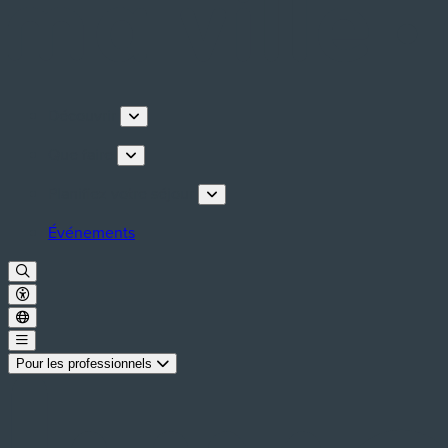
Découvrir
Que faire
Planifiez votre séjour
Événements
Pour les professionnels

════════════════

### PROBLEM DETAILS
Write every entry out again exactly, images omitted.

### EXERCISE RESULT
Découvrir
Que faire
Planifiez votre séjour
Événements
Pour les professionnels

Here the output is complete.